Las piezas que había conseguido juntar a partir de los relatos de las pocas personas de Belamy que habían querido hablar con él formaban un cuadro sencillo. Sharon Nash había sido una hermosa muchacha que se había casado con Víctor, un granjero honrado, unos cuantos años mayor que ella. Todo lo que aquella muchacha le pedía a la vida era convertirse en esposa y madre, pero sus sueños se habían desvanecido al descubrir que no podía tener hijos, y las investigaciones médicas de los años sesenta y setenta estaban más interesadas en la prevención del embarazo que en ayudar a las parejas estériles a concebir. Había ido de médico en médico, desesperándose cada vez más conforme pasaban los años. Cuando la tecnología médica había conseguido avanzar en ese terreno, y empezaron a aparecer los tratamientos para la fertilidad, Sharon era ya demasiado vieja. El tratamiento no funcionó con ella. No quiso aceptar la realidad de que era estéril y empezó a pensar que Dios la había castigado, negándole la posibilidad de tener hijos, por no creer lo suficiente en él.
Los beneficios de la granja eran escasos, y ninguna agencia de adopción quería ofrecer niños a una pobre pareja que apenas podría mantenerlos. Una adopción privada, a causa de los elevados costes, estaba fuera de cuestión. Parecía que Sharon estaba destinada a no ser madre jamás.
Conforme pasaban los años, Sharon enfocaba todas sus energías en la iglesia. Aunque su marido apenas asistía a las misas, Sharon no faltaba ni un domingo, ni la ninguna de las reuniones de oración. Como pensaba que todo el mundo le había fallado -su marido, los médicos y los abogados-, había decidido no confiar en nadie más que en Dios y había acabado convirtiéndose en una fanática al servicio de él.

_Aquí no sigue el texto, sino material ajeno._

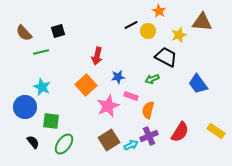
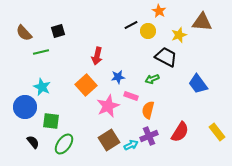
yellow rectangle: moved 1 px right, 1 px down; rotated 18 degrees clockwise
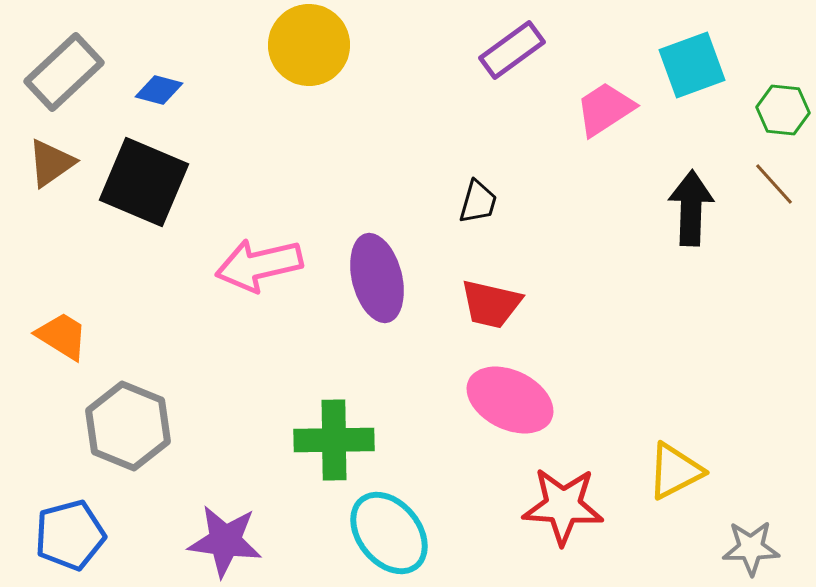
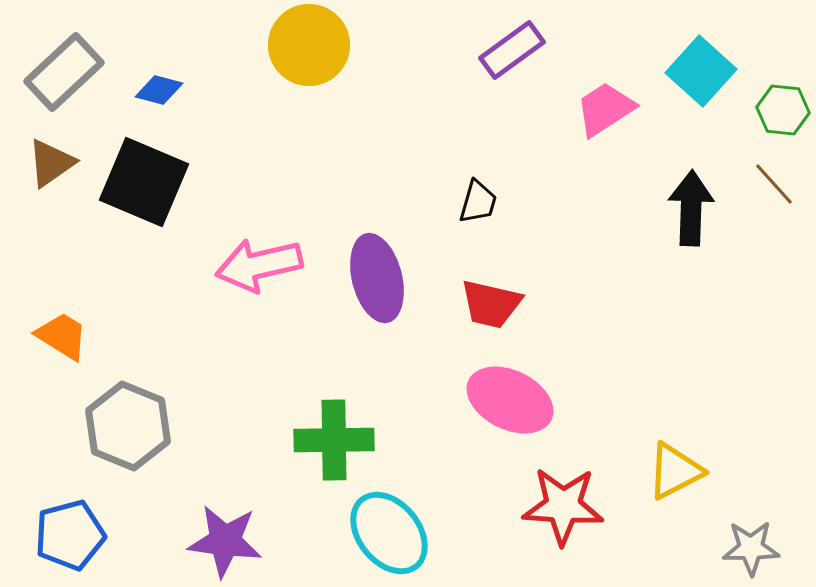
cyan square: moved 9 px right, 6 px down; rotated 28 degrees counterclockwise
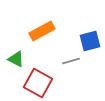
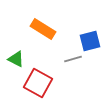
orange rectangle: moved 1 px right, 2 px up; rotated 60 degrees clockwise
gray line: moved 2 px right, 2 px up
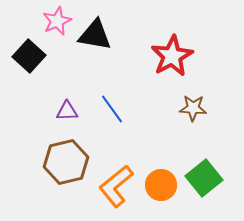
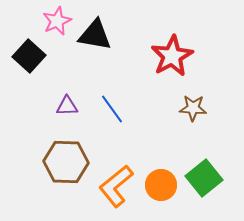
purple triangle: moved 5 px up
brown hexagon: rotated 15 degrees clockwise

De pronto, sus plegarias fueron escuchadas, aunque no por medio de la iglesia, sino por medio de un hermano de Víctor que trabajaba en un bufete de abogados. Había un niña -posiblemente pariente suya, según opinaba la mayoría de la gente- en disposición de ser adoptada, y la adopción podría ser factible si Sharon no tenía demasiadas preguntas que hacer. Sharon no tuvo que pensárselo dos veces. No había nada que preguntar. Para ella aquella muchacha se la había enviado el cielo. Victor no lo tuvo tan claro, porque él y su esposa ya eran bastante mayores, pero con tal de ayudar a la desafortunada madre de la niña -una pariente lejana, según había descubierto Sweeny- y de hacer feliz a su mujer, Victor aceptó. Al final, Adria se había convertido en la niña de los ojos de su padre.